**REQUIREMENT:**
The entries below contain pictures, which are to be left out; write out exactly, and only, the lines from the line with "ORRI SILVIA" up to and including the line with "دانشگاه‌ها و مؤسسات آموزش".

------------------------------------

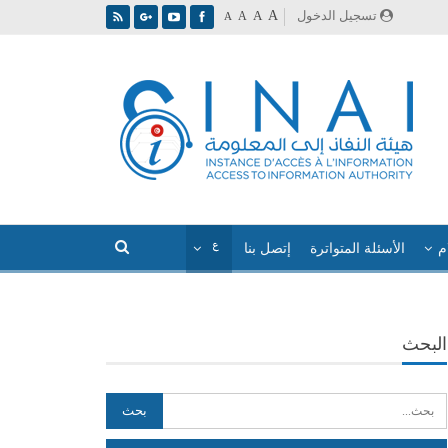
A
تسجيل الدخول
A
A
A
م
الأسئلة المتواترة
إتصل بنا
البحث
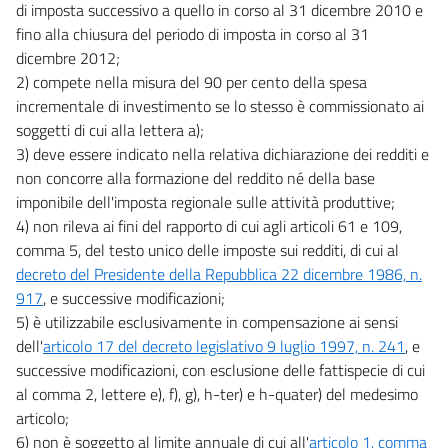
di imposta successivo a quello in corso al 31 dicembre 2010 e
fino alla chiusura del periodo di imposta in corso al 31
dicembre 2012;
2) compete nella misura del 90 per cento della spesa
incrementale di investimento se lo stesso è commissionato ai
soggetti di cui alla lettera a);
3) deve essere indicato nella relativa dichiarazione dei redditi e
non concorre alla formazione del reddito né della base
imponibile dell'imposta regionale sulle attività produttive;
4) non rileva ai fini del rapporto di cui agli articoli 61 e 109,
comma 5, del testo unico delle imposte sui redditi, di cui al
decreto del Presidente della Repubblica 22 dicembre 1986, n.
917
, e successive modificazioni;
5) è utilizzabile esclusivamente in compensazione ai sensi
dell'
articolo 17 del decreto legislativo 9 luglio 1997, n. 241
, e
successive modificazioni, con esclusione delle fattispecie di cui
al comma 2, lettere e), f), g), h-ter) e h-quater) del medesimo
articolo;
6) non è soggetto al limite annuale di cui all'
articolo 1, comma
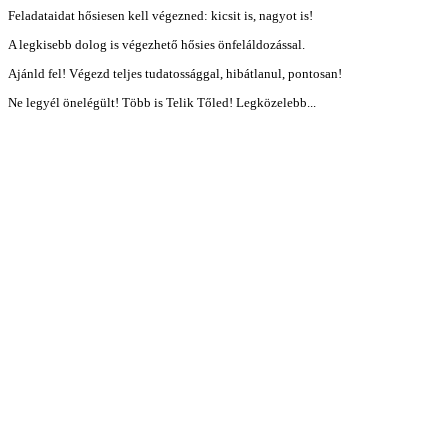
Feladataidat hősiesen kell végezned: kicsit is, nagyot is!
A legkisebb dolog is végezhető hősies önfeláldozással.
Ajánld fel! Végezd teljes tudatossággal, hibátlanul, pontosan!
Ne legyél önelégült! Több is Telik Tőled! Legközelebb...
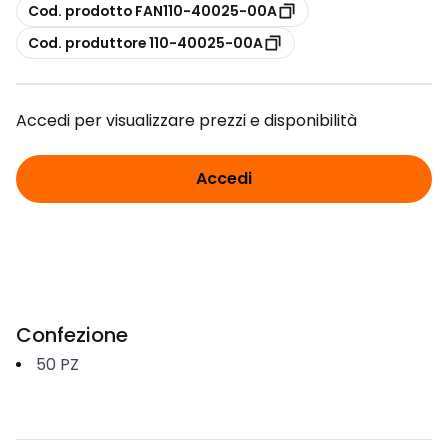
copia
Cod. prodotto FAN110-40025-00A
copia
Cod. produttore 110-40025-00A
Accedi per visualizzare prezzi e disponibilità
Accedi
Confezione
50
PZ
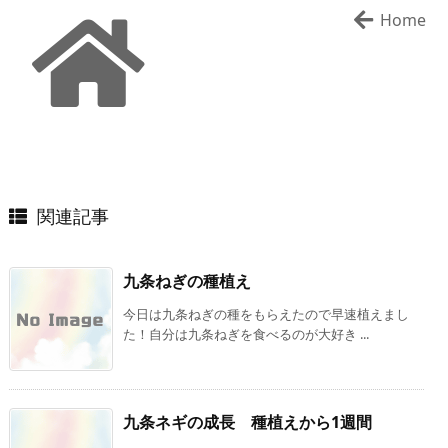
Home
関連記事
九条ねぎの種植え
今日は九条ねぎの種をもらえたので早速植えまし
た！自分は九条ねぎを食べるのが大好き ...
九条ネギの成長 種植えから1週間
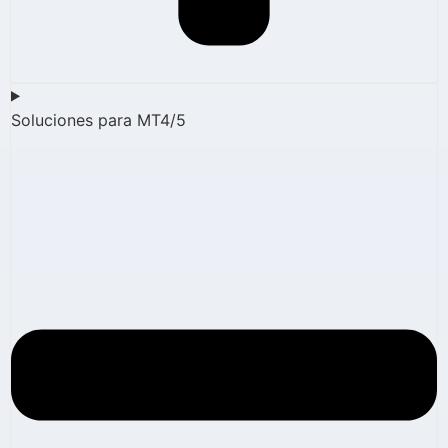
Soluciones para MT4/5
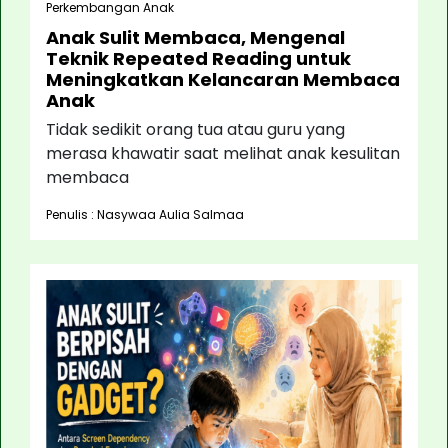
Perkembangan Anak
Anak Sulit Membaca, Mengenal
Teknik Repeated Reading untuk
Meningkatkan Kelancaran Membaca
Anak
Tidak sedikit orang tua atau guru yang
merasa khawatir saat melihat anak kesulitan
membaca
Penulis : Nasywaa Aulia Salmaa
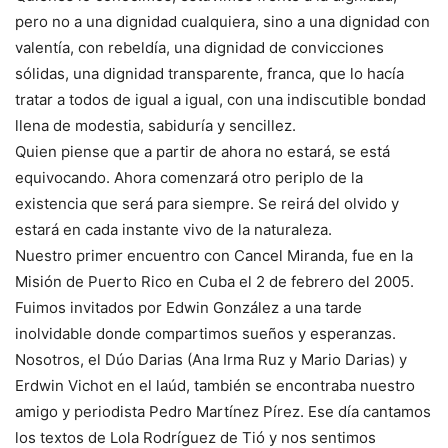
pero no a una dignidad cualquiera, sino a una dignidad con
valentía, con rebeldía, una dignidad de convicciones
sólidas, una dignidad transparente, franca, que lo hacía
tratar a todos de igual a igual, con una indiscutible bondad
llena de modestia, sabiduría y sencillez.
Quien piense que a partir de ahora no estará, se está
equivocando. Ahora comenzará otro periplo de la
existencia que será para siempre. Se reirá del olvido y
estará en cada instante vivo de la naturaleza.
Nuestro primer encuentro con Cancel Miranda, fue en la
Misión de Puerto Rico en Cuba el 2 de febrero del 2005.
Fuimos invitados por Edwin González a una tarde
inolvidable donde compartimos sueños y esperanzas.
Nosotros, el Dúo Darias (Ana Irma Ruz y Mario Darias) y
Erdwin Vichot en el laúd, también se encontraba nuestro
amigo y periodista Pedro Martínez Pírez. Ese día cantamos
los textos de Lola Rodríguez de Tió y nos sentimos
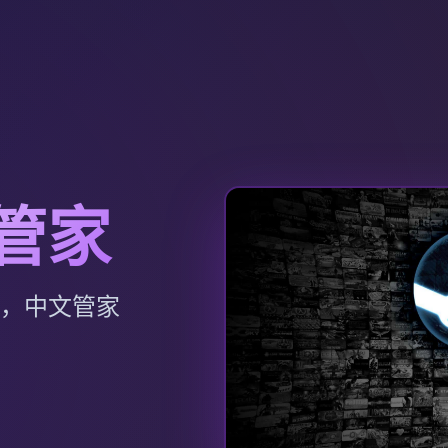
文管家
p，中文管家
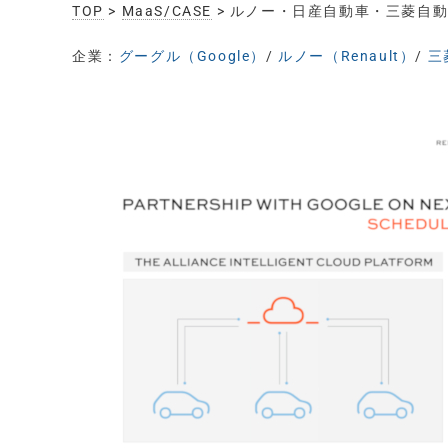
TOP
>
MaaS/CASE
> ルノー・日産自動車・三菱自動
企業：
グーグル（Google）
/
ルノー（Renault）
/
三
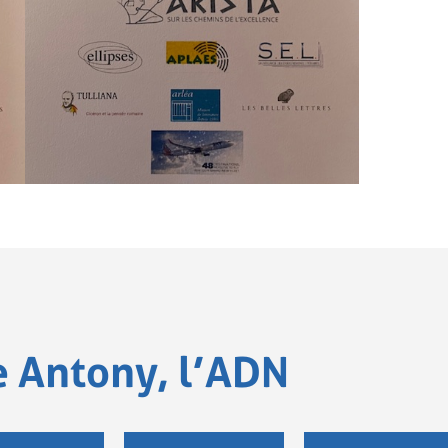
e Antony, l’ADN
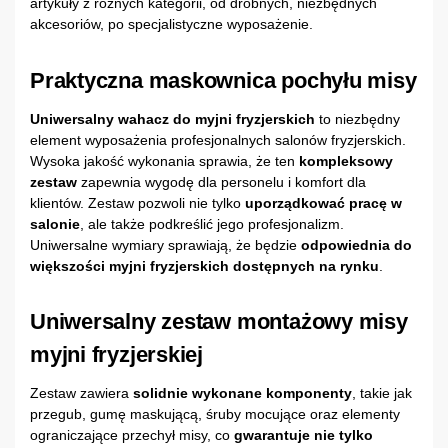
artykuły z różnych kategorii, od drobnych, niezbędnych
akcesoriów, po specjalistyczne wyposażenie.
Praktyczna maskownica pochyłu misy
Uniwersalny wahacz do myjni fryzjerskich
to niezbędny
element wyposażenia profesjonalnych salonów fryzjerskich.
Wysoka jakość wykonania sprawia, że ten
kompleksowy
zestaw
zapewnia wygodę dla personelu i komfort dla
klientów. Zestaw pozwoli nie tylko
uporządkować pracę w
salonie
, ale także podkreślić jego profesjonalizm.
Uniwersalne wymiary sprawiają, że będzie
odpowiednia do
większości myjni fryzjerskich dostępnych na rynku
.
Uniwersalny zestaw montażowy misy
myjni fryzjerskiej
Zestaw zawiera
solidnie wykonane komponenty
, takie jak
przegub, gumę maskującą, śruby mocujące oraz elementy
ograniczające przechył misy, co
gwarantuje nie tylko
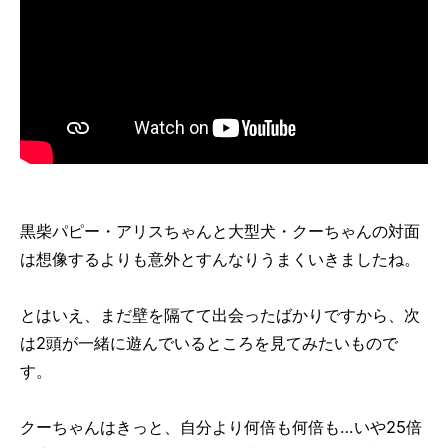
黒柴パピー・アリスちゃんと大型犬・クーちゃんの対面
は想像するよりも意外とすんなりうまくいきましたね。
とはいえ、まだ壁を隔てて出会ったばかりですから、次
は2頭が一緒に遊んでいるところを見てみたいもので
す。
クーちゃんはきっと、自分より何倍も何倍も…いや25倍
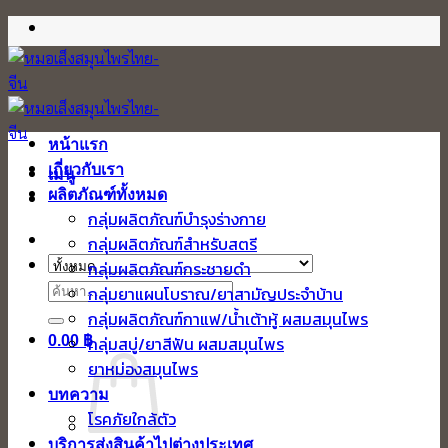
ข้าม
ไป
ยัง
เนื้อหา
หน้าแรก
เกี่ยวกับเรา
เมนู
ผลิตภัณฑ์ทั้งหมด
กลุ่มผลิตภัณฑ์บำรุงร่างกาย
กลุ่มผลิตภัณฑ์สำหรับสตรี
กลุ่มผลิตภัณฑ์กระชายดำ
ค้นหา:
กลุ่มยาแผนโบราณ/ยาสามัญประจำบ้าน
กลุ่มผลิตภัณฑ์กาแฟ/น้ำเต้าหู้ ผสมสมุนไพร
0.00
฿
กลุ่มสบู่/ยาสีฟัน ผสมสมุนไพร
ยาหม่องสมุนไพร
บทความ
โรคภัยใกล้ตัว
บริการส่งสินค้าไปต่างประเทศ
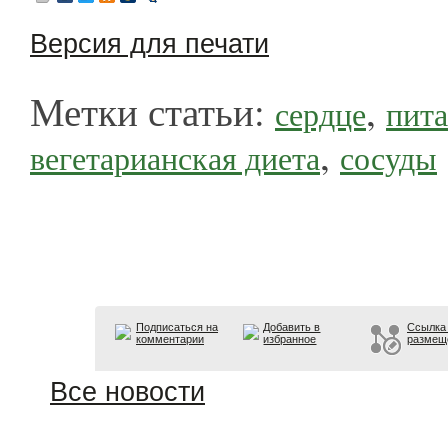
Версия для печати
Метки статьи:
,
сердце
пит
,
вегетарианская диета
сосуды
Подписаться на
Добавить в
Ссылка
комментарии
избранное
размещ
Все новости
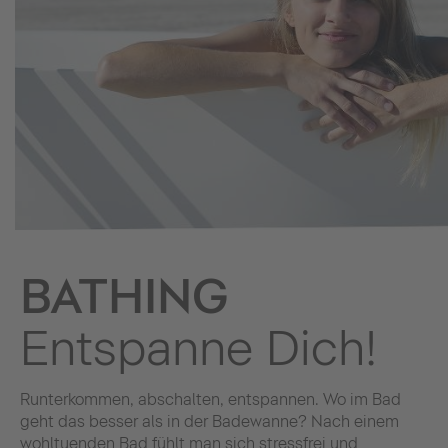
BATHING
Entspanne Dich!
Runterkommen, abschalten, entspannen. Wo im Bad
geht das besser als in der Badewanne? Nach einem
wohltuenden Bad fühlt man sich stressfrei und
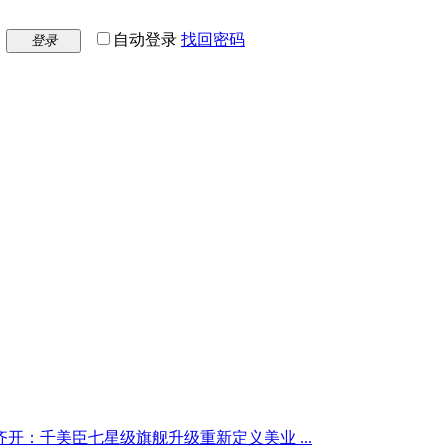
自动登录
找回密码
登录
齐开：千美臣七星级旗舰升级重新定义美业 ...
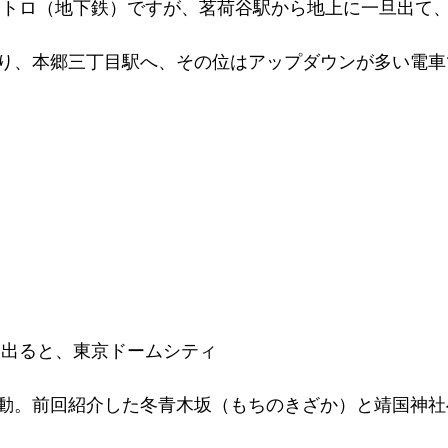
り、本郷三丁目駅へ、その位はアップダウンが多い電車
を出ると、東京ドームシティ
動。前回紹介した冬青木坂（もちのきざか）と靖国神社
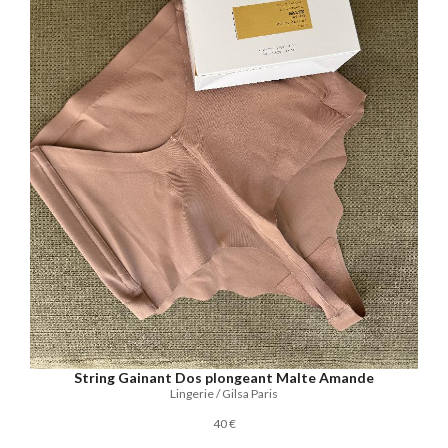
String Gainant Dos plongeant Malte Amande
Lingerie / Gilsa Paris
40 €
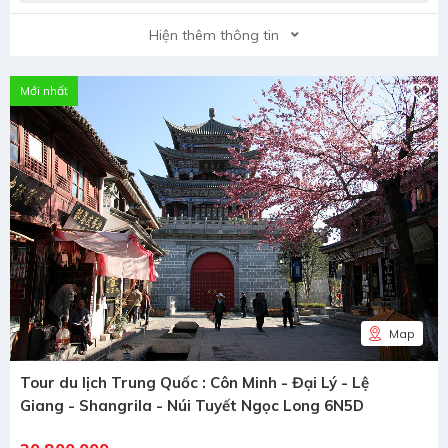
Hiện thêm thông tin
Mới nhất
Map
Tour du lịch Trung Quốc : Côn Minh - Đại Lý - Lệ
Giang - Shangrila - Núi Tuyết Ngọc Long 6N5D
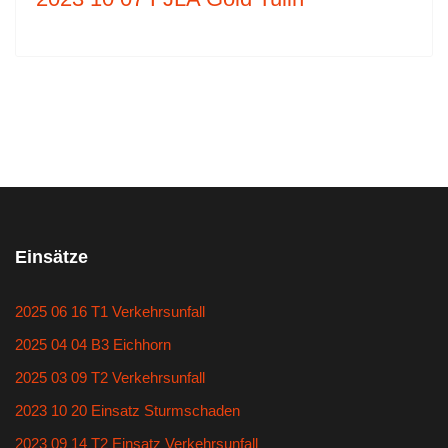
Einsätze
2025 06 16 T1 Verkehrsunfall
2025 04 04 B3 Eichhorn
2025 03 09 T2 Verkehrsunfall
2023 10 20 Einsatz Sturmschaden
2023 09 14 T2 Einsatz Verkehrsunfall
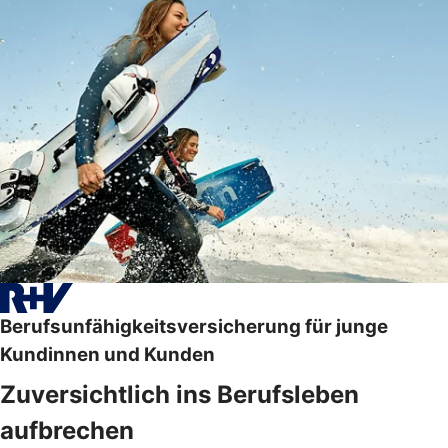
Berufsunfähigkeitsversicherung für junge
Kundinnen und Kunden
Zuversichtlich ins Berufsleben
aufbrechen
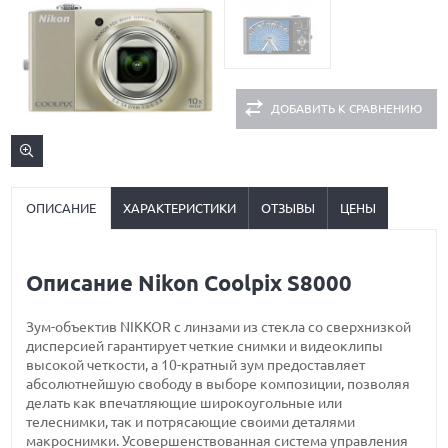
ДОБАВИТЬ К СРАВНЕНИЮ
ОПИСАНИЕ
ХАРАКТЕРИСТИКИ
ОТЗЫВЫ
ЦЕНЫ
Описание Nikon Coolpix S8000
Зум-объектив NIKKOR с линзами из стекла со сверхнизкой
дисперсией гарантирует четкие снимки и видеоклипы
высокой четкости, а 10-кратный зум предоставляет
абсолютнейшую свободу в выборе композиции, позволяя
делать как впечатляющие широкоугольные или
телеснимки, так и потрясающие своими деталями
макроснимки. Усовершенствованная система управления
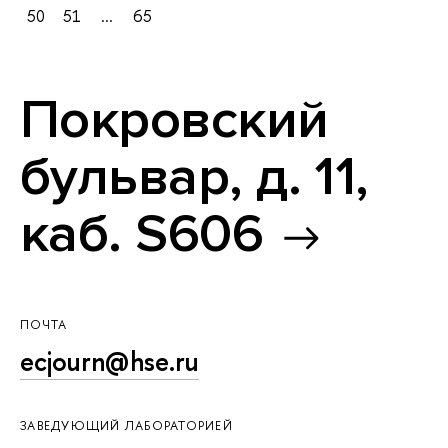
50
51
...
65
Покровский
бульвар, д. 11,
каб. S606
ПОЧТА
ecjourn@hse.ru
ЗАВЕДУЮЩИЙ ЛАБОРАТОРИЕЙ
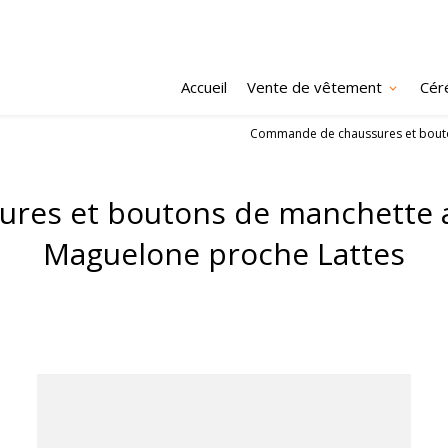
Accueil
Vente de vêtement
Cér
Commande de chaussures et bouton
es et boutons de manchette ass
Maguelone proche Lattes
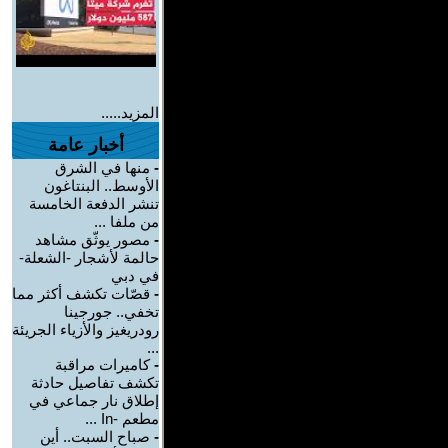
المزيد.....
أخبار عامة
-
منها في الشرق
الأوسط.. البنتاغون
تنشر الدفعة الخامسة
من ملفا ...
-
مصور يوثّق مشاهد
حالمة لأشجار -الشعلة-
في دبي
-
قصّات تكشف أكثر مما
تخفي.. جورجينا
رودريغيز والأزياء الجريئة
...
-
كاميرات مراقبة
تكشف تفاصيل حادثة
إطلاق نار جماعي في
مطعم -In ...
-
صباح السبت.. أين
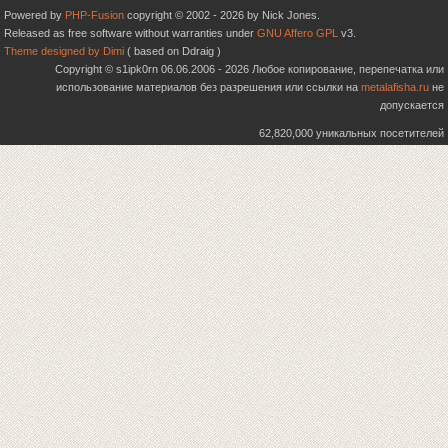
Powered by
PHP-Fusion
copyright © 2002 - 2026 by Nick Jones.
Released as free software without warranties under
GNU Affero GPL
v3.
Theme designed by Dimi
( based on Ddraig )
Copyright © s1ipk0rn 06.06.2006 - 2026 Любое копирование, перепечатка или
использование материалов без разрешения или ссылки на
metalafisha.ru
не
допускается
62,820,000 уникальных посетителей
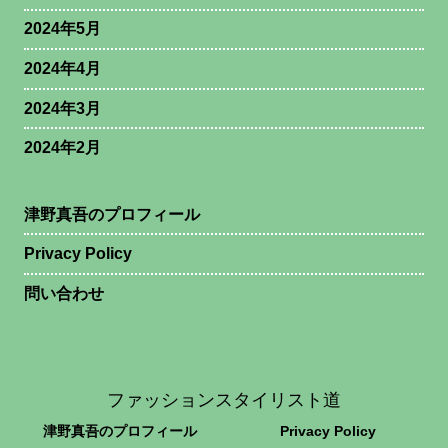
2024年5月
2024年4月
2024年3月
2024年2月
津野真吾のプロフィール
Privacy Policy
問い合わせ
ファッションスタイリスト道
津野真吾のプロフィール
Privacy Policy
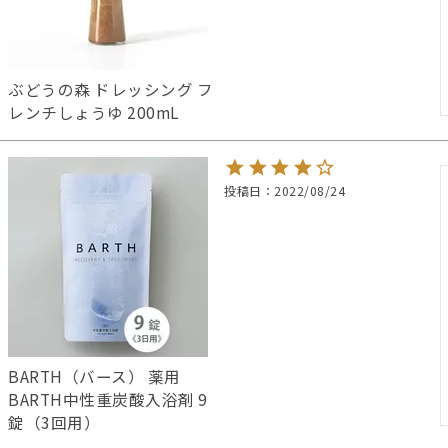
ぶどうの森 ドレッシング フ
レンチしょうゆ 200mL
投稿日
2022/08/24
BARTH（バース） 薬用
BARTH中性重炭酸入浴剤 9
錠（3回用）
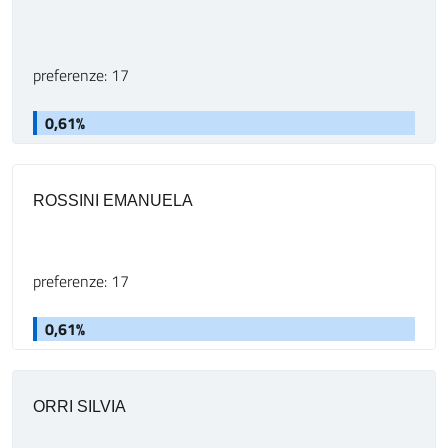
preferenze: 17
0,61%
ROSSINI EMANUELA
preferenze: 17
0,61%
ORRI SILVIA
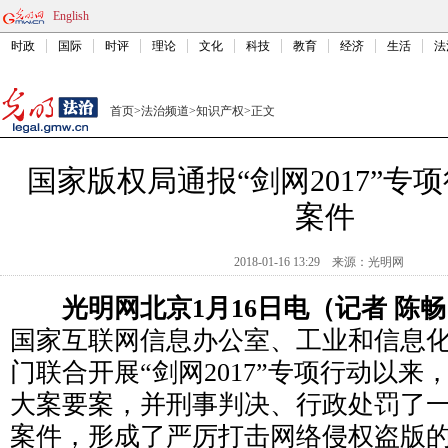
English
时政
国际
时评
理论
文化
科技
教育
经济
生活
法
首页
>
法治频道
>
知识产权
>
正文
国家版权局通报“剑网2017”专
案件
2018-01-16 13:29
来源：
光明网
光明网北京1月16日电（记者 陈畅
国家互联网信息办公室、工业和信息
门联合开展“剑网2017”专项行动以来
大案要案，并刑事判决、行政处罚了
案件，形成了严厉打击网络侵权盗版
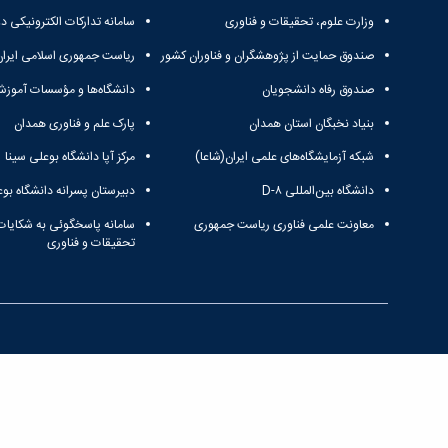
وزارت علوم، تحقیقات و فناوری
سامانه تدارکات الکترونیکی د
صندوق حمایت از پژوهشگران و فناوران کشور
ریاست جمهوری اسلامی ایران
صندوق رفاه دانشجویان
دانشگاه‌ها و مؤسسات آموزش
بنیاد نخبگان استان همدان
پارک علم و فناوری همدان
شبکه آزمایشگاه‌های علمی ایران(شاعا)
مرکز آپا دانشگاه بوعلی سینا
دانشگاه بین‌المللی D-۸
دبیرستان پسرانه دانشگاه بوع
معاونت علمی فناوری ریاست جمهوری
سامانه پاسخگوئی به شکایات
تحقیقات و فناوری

------------------------------------

**RESULT FOR THIS TASK:**
ORRI SILVIA
English
时政
国际
时评
理论
文化
科技
教育
经济
生活
法
首页
>
法治频道
>
知识产权
>
正文
国家版权局通报“剑网2017”专
案件
2018-01-16 13:29
来源：
光明网
光明网北京1月16日电（记者 陈畅
国家互联网信息办公室、工业和信息
门联合开展“剑网2017”专项行动以来
大案要案，并刑事判决、行政处罚了
案件，形成了严厉打击网络侵权盗版
وزارت علوم، تحقیقات و فناوری
سامانه تدارکات الکترونیکی د
صندوق حمایت از پژوهشگران و فناوران کشور
ریاست جمهوری اسلامی ایران
صندوق رفاه دانشجویان
دانشگاه‌ها و مؤسسات آموزش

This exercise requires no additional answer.